From the Republican Journal, Belfast, Maine By Ethan Andrews
Belfast, Maine — On Halloween night, Ned Lightner, the do-it-all director of Belfast Community Television Channel 2, set up a camera along the notorious trick-or-treaters' corridor, Cedar Street in Belfast, Maine.
Lightner was dressed in yellow foul-weather gear and a sou'wester and as the camera rolled he proceeded to interview a line of people in costume. It was a lot like many of the shows he airs on the local public-access station. The difference was, this time — for the first time — it was live on location.
For as long as Lightner has been broadcasting, live broadcasts could be done in one of two ways: in the studio or using a satellite transmission truck. Broadcasters were either bound to the studio or forced to cough up thousands of dollars to rent a truck and buy a few hours on a satellite channel.

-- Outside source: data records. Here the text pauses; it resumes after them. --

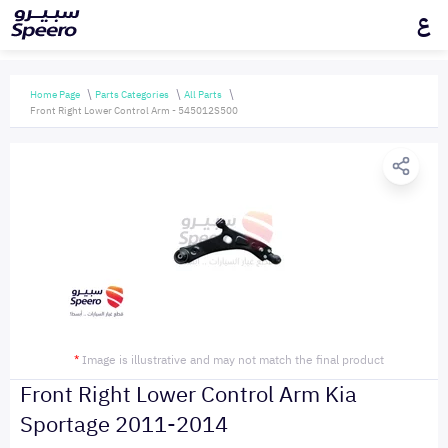
ع
Home Page
Parts Categories
All Parts
Front Right Lower Control Arm - 545012S500
*
Image is illustrative and may not match the final product
Front Right Lower Control Arm Kia
Sportage 2011-2014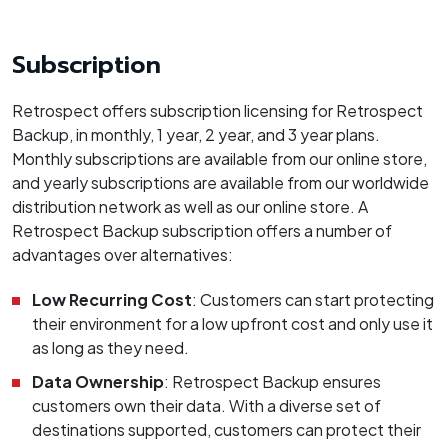
Subscription
Retrospect offers subscription licensing for Retrospect
Backup, in monthly, 1 year, 2 year, and 3 year plans.
Monthly subscriptions are available from our online store,
and yearly subscriptions are available from our worldwide
distribution network as well as our online store. A
Retrospect Backup subscription offers a number of
advantages over alternatives:
Low Recurring Cost
: Customers can start protecting
their environment for a low upfront cost and only use it
as long as they need.
Data Ownership
: Retrospect Backup ensures
customers own their data. With a diverse set of
destinations supported, customers can protect their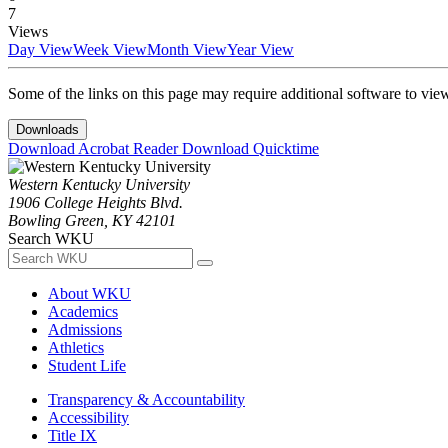
7
Views
Day View
Week View
Month View
Year View
Some of the links on this page may require additional software to vie
Downloads
Download Acrobat Reader
Download Quicktime
Western Kentucky University
1906 College Heights Blvd.
Bowling Green, KY 42101
Search WKU
About WKU
Academics
Admissions
Athletics
Student Life
Transparency & Accountability
Accessibility
Title IX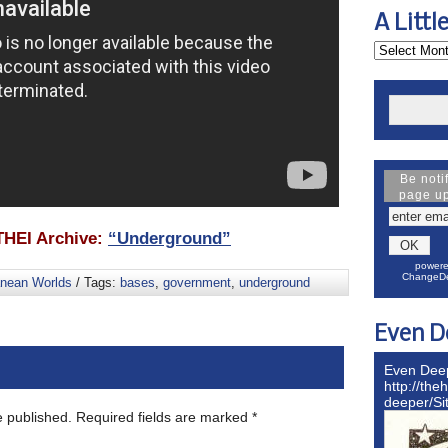
A Littl
Be noti
page u
HEI Archive:
“Underground”
powere
ChangeDe
anean Worlds
/ Tags:
bases
,
government
,
underground
Even D
Even Dee
http://the
deeper/S
e published.
Required fields are marked
*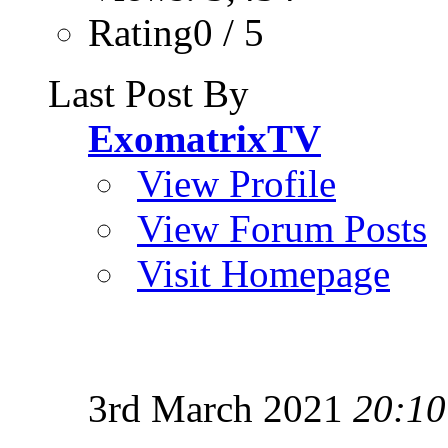
Rating0 / 5
Last Post By
ExomatrixTV
View Profile
View Forum Posts
Visit Homepage
3rd March 2021
20:10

The Internet is beginning to offer a third option. For the Cedar Street broadcast, Lightner's camera was connected to a laptop via a device the size of a pack of gum that converts the camera's signal.

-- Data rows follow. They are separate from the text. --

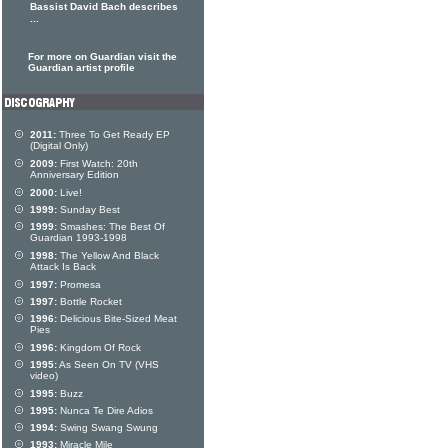
Bassist David Bach describes
...
For more on Guardian visit the
Guardian artist profile
2011:
Three To Get Ready EP
(Digital Only)
2009:
First Watch: 20th
Anniversary Edition
2000:
Live!
1999:
Sunday Best
1999:
Smashes: The Best Of
Guardian 1993-1998
1998:
The Yellow And Black
Attack Is Back
1997:
Promesa
1997:
Bottle Rocket
1996:
Delicious Bite-Sized Meat
Pies
1996:
Kingdom Of Rock
1995:
As Seen On TV (VHS
video)
1995:
Buzz
1995:
Nunca Te Dire Adios
1994:
Swing Swang Swung
1993:
Miracle Mile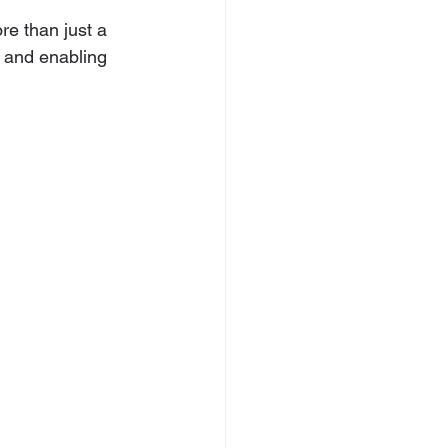
re than just a 
 and enabling 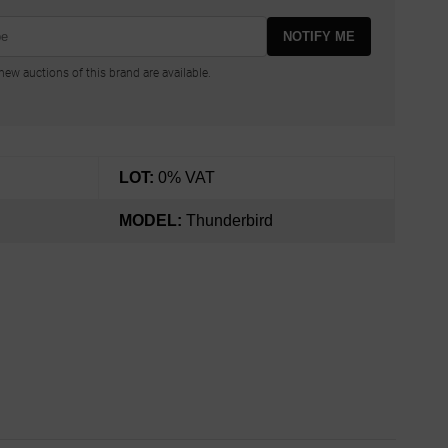
NOTIFY ME
ew auctions of this brand are available.
LOT:
0% VAT
MODEL:
Thunderbird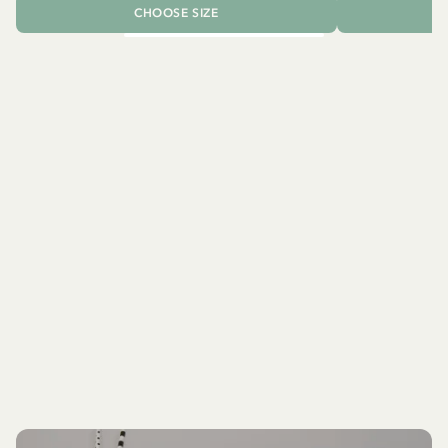
CHOOSE SIZE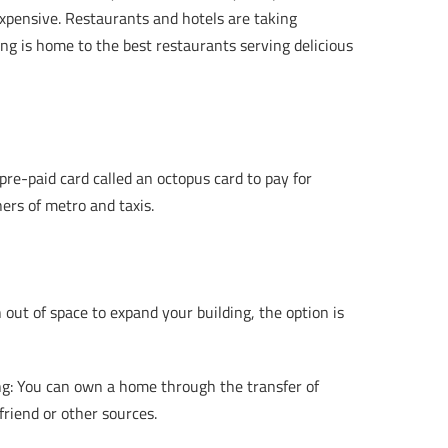
y expensive. Restaurants and hotels are taking
ong is home to the best restaurants serving delicious
re-paid card called an octopus card to pay for
ners of metro and taxis.
out of space to expand your building, the option is
g: You can own a home through the transfer of
friend or other sources.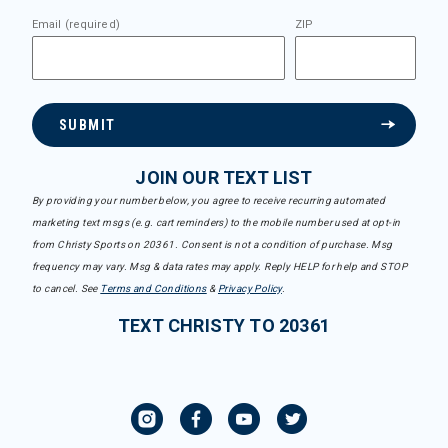
Email (required)
ZIP
SUBMIT
JOIN OUR TEXT LIST
By providing your number below, you agree to receive recurring automated
marketing text msgs (e.g. cart reminders) to the mobile number used at opt-in
from Christy Sports on 20361. Consent is not a condition of purchase. Msg
frequency may vary. Msg & data rates may apply. Reply HELP for help and STOP
to cancel. See
Terms and Conditions
&
Privacy Policy
.
TEXT CHRISTY TO 20361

A resident granted Lightner permission to use his home wireless signal, and from the laptop, Lightner was able to upload the live feed to the Internet.
Back at the BC-TV studio, a different device was pulling the Web stream and broadcasting it on cable TV channel 2. The process created a delay of around 30 seconds, but it was essentially a live broadcast. Better still, the whole setup cost around $1,200 and fits in a backpack.